Goal of the exercise
Give the records back exactly as written, but without the images.

Provided information
——————

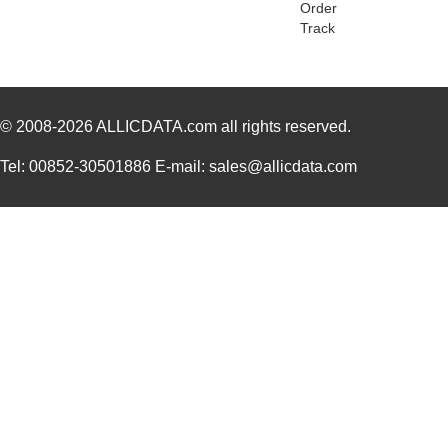
Order
GR3123A
Essentra Com...
0.6
Track
GR3139A
Essentra Com...
1.0
GR3121A
Essentra Com...
1.2 
© 2008-2026
GR3146A
ALLICDATA.com
all rights reserved.
Essentra Com...
0.3
GR3183A
Essentra Com...
0.7
Tel: 00852-30501886 E-mail: sales@allicdata.com
GR3135A
Essentra Com...
0.6
GR3105A
Essentra Com...
0.3
GR3114A
Essentra Com...
0.8
GR3156A
Essentra Com...
0.7
GR3101A
Essentra Com...
1.5
GR3136A
Essentra Com...
0.9
GR3163A
Essentra Com...
1.11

——————

Response
Order
GR3123A
Essentra Com...
0.6
Track
GR3139A
Essentra Com...
1.0
GR3121A
Essentra Com...
1.2 
© 2008-2026
GR3146A
ALLICDATA.com
all rights reserved.
Essentra Com...
0.3
GR3183A
Essentra Com...
0.7
Tel: 00852-30501886 E-mail: sales@allicdata.com
GR3135A
Essentra Com...
0.6
GR3105A
Essentra Com...
0.3
GR3114A
Essentra Com...
0.8
GR3156A
Essentra Com...
0.7
GR3101A
Essentra Com...
1.5
GR3136A
Essentra Com...
0.9
GR3163A
Essentra Com...
1.11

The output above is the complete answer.